Organizational Representation and Reporting
Provides regular Supercomputer Services Group activities reports to management and contributes to the NCAR Annual Scientific Report and development plans. Attends group, section and divisional meetings and represents the Supercomputer Services Group and its activities at such meetings.
What You Need:
Education and Years of Experience:
Bachelor’s degree and eight to twelve years of progressive experience or equivalent combination of education and experience in one or more of the following fields: Computer Science, Mathematics, Computer Engineering, Information Sciences, Software Engineering, or equivalent.
Experience with Linux operating system environment in a multi-vendor environment.

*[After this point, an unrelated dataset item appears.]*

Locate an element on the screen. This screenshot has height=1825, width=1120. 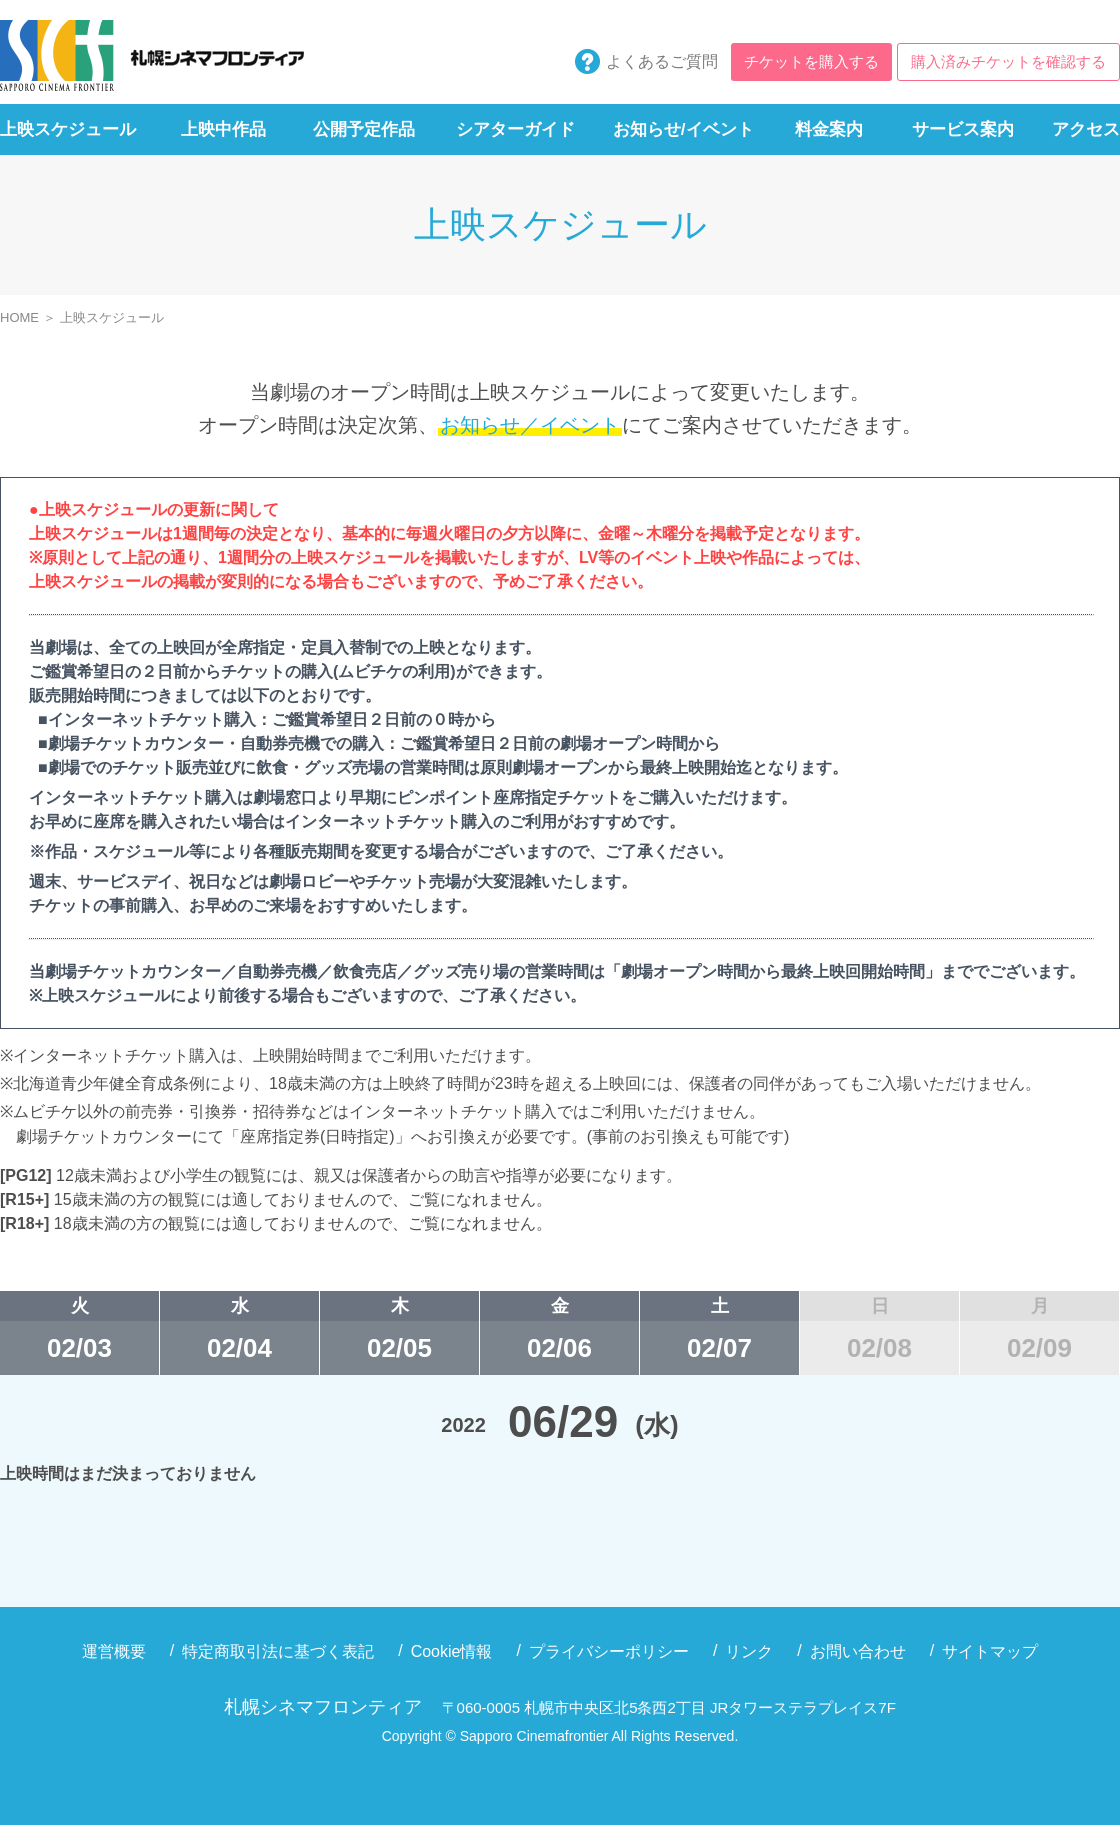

Experience with job scheduling system.
Experience with the installation and management in a Linux based supercomputer environment
Experience administering a production supercomputer/cluster environment.
Experience with disaster recovery of single image systems and clusters
Knowledge, Skills, and Abilities:
Demonstrated skill in common scripting and programming languages and ANSI/GNU C, Python, Perl, or others.
Experience with high-performance computing, management of computer clusters and related technologies.
Demonstrated skill in the installation and administration of large-scale Unix based clusters.
Demonstrated skill in networking, advanced knowledge of computer security, specifically in a supercomputer/cluster environment.
Demonstrated skill in the installation, integration of hardware and software for deploying supercomputers.
Demonstrated skill in the configuration and tuning of 10/40/100 GigE, Infiniband and OPA networks .
Demonstrated skill installing and maintaining supercomputer software and hardware
Demonstrated skill in performing tasks requiring organization and attention to detail.
Excellent written and verbal English communication skills and the ability to write and interpret systems documentation.
Good project management skills and ability to provide leadership to other team members and mentor other staff.
Desired Knowledge, Skills, and Abilities:
Experience in ANSI C++.
Experience in supporting HPC systems for scientific and research computing.
Experience with a programming language.
Experience with cluster management tools.
Experience with cluster management tools, both proprietary and open source.
Experience with multiple UNIX/Linux based operating systems.
Experience with virtualization.
Experience with Cloud computing especially HPC in the cloud.
Experience with parallel or distributed file systems.
Experience with hardware troubleshooting & components replacement
Occasional travel to the NCAR Wyoming Supercomputer Center, which is approximately 90 miles north of Boulder is required.
Periodic on-call support in rotation with other staff is required for this position.
Providing assessment and feedback on vendor technology roadmap, RFI/RFP to the SSG group head and the HSS section head is also required.
What’s In It for You:
Benefits (Medical, Dental, Vision)
The University Corporation for Atmospheric Research (UCAR) is an equal opportunity/equal access/affirmative action employer that strives to develop and maintain a diverse workforce. UCAR is committed to providing equal opportunity for all employees and applicants for employment and does not discriminate on the basis of race, age, creed, color, religion, national origin or ancestry, sex, gender, disability, veteran status, genetic information, sexual orientation, gender identity or expression, or pregnancy.
Whatever your intersection of identities, you are welcome at the University Corporation for Atmospheric Research (UCAR). We are committed to inclusivity and promoting an equitable environment that values and respects the uniqueness of all members of our organization.